実効性は?ヘイトスピーチ“対策法”成立へ
キーワードでニュースを読み解く「every.キーワード」。18日のテーマは「ヘイトスピーチ」。日本テレビ・小栗泉解説委員が解説する。
■ヘイトスピーチの怖さ
「ヘイトスピーチ」とは特定の民族や人種に対して差別をあおる行為。法務省は、このヘイトスピーチが行われたデモが去年9月までの3年半で1152件確認されたと3月に発表した。

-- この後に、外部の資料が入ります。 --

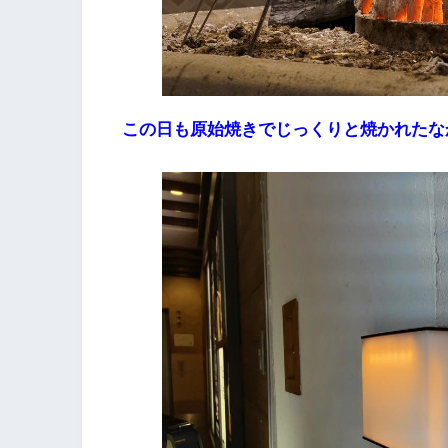
この日も原始焼きでじっくりと焼かれたな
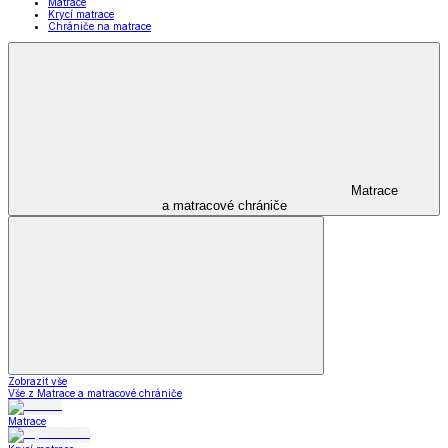
Matrace
Krycí matrace
Chrániče na matrace
Matrace
a matracové chrániče
Zobrazit vše
Vše z Matrace a matracové chrániče
Matrace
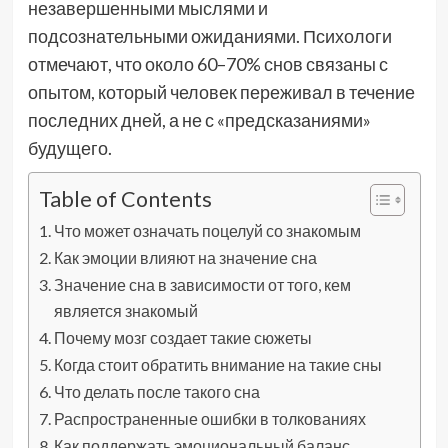
незавершенными мыслями и
подсознательными ожиданиями. Психологи
отмечают, что около 60–70% снов связаны с
опытом, который человек переживал в течение
последних дней, а не с «предсказаниями»
будущего.
Table of Contents
Что может означать поцелуй со знакомым
Как эмоции влияют на значение сна
Значение сна в зависимости от того, кем
является знакомый
Почему мозг создает такие сюжеты
Когда стоит обратить внимание на такие сны
Что делать после такого сна
Распространенные ошибки в толкованиях
Как поддержать эмоциональный баланс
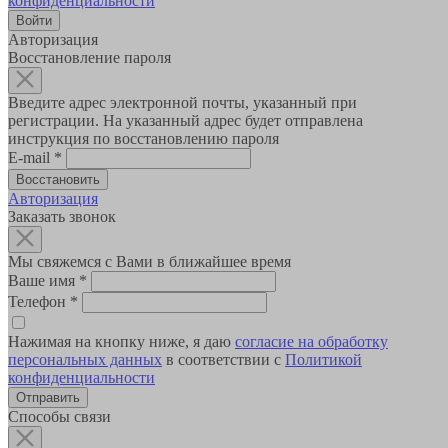
конфиденциальности
Авторизация
Восстановление пароля
Введите адрес электронной почты, указанный при
регистрации. На указанный адрес будет отправлена
инструкция по восстановлению пароля
E-mail
*
Авторизация
Заказать звонок
Мы свяжемся с Вами в ближайшее время
Ваше имя
*
Телефон
*
Нажимая на кнопку ниже, я даю
согласие на обработку
персональных данных
в соответствии с
Политикой
конфиденциальности
Способы связи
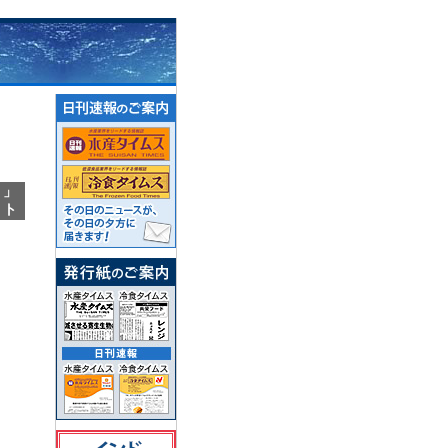
て」
ント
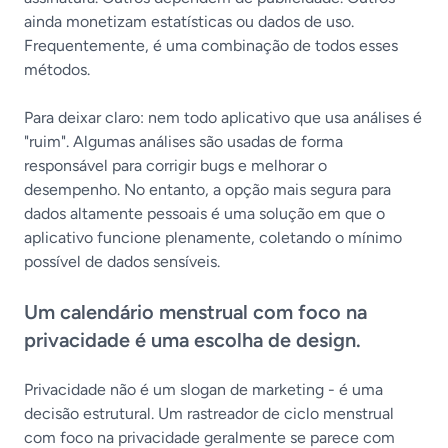
ainda monetizam estatísticas ou dados de uso.
Frequentemente, é uma combinação de todos esses
métodos.
Para deixar claro: nem todo aplicativo que usa análises é
"ruim". Algumas análises são usadas de forma
responsável para corrigir bugs e melhorar o
desempenho. No entanto, a opção mais segura para
dados altamente pessoais é uma solução em que o
aplicativo funcione plenamente, coletando o mínimo
possível de dados sensíveis.
Um calendário menstrual com foco na
privacidade é uma escolha de design.
Privacidade não é um slogan de marketing - é uma
decisão estrutural. Um rastreador de ciclo menstrual
com foco na privacidade geralmente se parece com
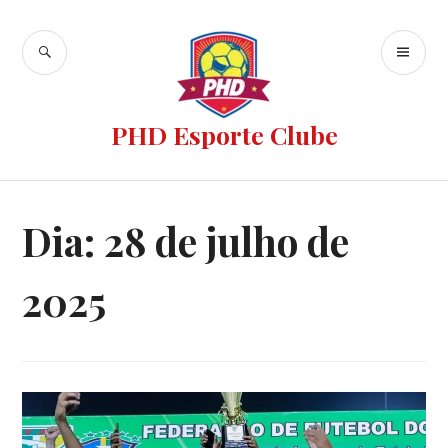
PHD Esporte Clube
Dia:
28 de julho de
2025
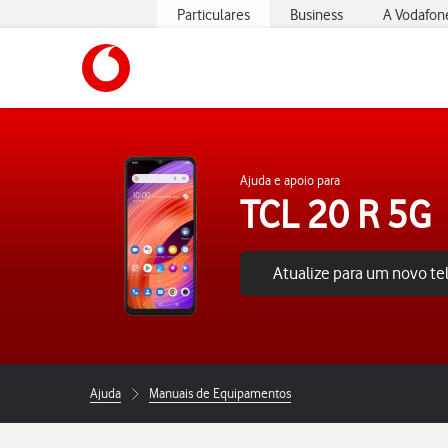
Particulares
Business
A Vodafon
https://www.vodafone.pt
Ajuda e apoio para
TCL 20 R 5G
Atualize para um novo t
Ajuda
Manuais de Equipamentos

古くは、「ナチスのユダヤ人大虐殺はヒトラーのヘイトスピーチがきっかけだった」といわれているほか、「約20年前、部族間の対立で約100万人が殺害されたとされるルワンダ虐殺も、ラジオ局で放送されたヘイトスピーチがきっかけ」とされている。つまり、ヘイトスピーチには最悪の場合、虐殺にまでいきつく危険性も潜んでいる。
■法的に問題は?
日本でも在日韓国人・朝鮮人を攻撃するようなデモがみられ、人を傷つける過激な言葉が飛び交うこともあった。法的には問題はないのだろうか。
実は、日本にはヘイトスピーチそのものを取り締まる法律はない。特定の団体などを標的とする場合は、侮辱罪などが適用された例はあるが、不特定多数を標的とする場合は取り締まる法律はない。
■民事裁判では―
ただ、少しずつヘイトスピーチを問題視する動きが出てきた。2009年から2010年にかけて、京都朝鮮第一初級学校の校門前で「朝鮮学校はぶっ壊せ」「朝鮮人を保健所で処分しろ」などと発言して、授業を妨害したとして学校が市民団体を訴えた民事裁判があった。
京都地裁は「この活動は著しく差別的な多数の発言を伴うもので人種差別にあたる」として、街宣活動の禁止と約1200万円の損害賠償を命じた。この判決を最高裁も支持して、2014年に確定している。
2014年8月には、国連の人種差別撤廃委員会が「ヘイトスピーチ」について、法的な規制も含む適切な対応をとるように日本に勧告した。最高裁判決や国連の勧告もあるようだが、国はどう対応しているのだろうか。
■法律を作る上での問題点
法務省などは、このようなポスターを作るなどして啓発活動を行っていた。ただ、「はい、法律つくりましょう」とはならなかった。というのも、ヘイトスピーチを規制する法律を作ることで、憲法が保障している「表現の自由」を侵害するのでは、という議論があるからだ。仮に規制するとなると、良いか悪いかの境界があいまいな言葉もあり、政治的な評論などの正当な言論を萎縮させるのではという指摘もある。
■法案の中身とは
そんな中、成立する見通しの法案は、どんな中身なのだろうか。法案の前文にはこうある。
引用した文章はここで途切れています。